= Task to carry out =
Scan the entries below. List each line with "Microdermabrasion".

= Data in this exercise =
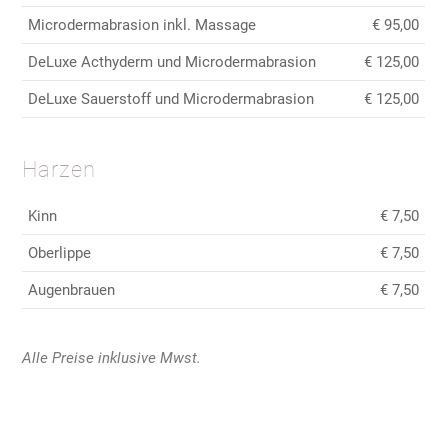
Microdermabrasion inkl. Massage
€ 95,00
DeLuxe Acthyderm und Microdermabrasion
€ 125,00
DeLuxe Sauerstoff und Microdermabrasion
€ 125,00
Harzen
Kinn
€ 7,50
Oberlippe
€ 7,50
Augenbrauen
€ 7,50
Alle Preise inklusive Mwst.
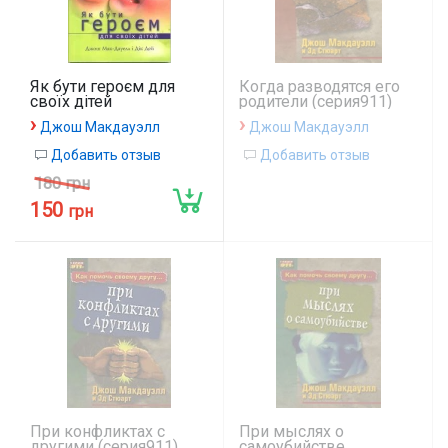
Як бути героєм для
Когда разводятся его
своїх дітей
родители (серия911)
›
›
Джош Макдауэлл
Джош Макдауэлл
Добавить отзыв
Добавить отзыв
180 грн
150
грн
При конфликтах с
При мыслях о
другими (серия911)
самоубийстве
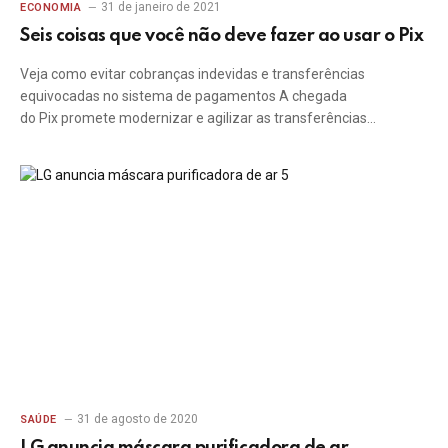
31 de janeiro de 2021
ECONOMIA
Seis coisas que você não deve fazer ao usar o Pix
Veja como evitar cobranças indevidas e transferências
equivocadas no sistema de pagamentos A chegada
do Pix promete modernizar e agilizar as transferências…
31 de agosto de 2020
SAÚDE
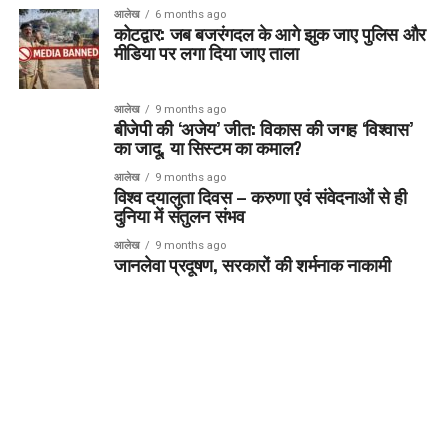
आलेख
6 months ago
कोटद्वार: जब बजरंगदल के आगे झुक जाए पुलिस और
मीडिया पर लगा दिया जाए ताला
आलेख
9 months ago
बीजेपी की ‘अजेय’ जीत: विकास की जगह ‘विश्वास’
का जादू, या सिस्टम का कमाल?
आलेख
9 months ago
विश्व दयालुता दिवस – करुणा एवं संवेदनाओं से ही
दुनिया में संतुलन संभव
आलेख
9 months ago
जानलेवा प्रदूषण, सरकारों की शर्मनाक नाकामी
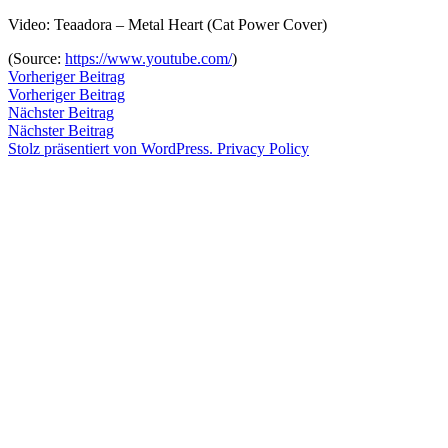
Zum
Video: Teaadora – Metal Heart (Cat Power Cover)
Inhalt
Veröffentlicht
snhpfr
2.
Schreibe
(
Source:
https://www.youtube.com/
)
springen
von
März
einen
Beitragsnavigation
Vorheriger
Vorheriger Beitrag
2012
Kommentar
4.
Beitrag:
Vorheriger Beitrag
Veröffentlicht
Veröffentlicht
Schlagwörter:
snhpfr
2.
Uncategorized
2k12
,
zu
Januar
Nächster
Nächster Beitrag
von
in
März
Cat
2020
Beitrag:
Nächster Beitrag
2012
Power
4.
,
Stolz präsentiert von WordPress.
Privacy Policy
Januar
cover
,
2020
Teeadora
,
video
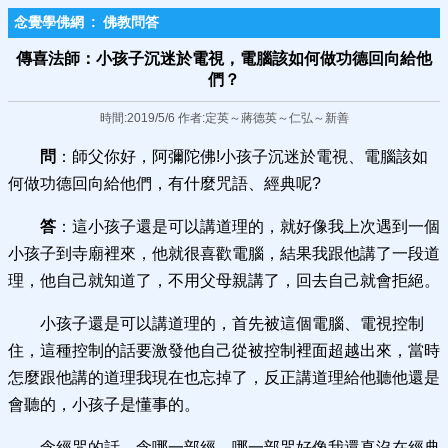
念覺學佛網
:
佛教問答
傳喜法師：小孩子沉​迷於電視，電腦該如何做功德回向給他
們？
時間:2019/5/6 作者:定英～蔣德英～仁弘～新善
問
：師父你好，阿彌陀佛!小孩子沉迷於電視、電腦該如
何做功德回向給他們，有什麼咒語、經典呢?
答
：這小孩子還是可以講道理的，就好像我上次遇到一個
小孩子到寺廟裡來，他就很喜歡電腦，結果我跟他講了一段道
理，他自己就知道了，不用父母親講了，回去自己就會拒絕。
小孩子還是可以講道理的，首先被這個電腦、電視控制
住，這種控制的話要激發他自己從被控制裡面超越出來，當時
怎麼跟他講的道理我現在也忘掉了，反正講道理給他聽他還是
會聽的，小孩子是懂事的。
念經咒的話，念哪一部經、哪一部咒好像我還真沒在經典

= Result for this exercise =
Microdermabrasion inkl. Massage
DeLuxe Acthyderm und Microdermabrasion
DeLuxe Sauerstoff und Microdermabrasion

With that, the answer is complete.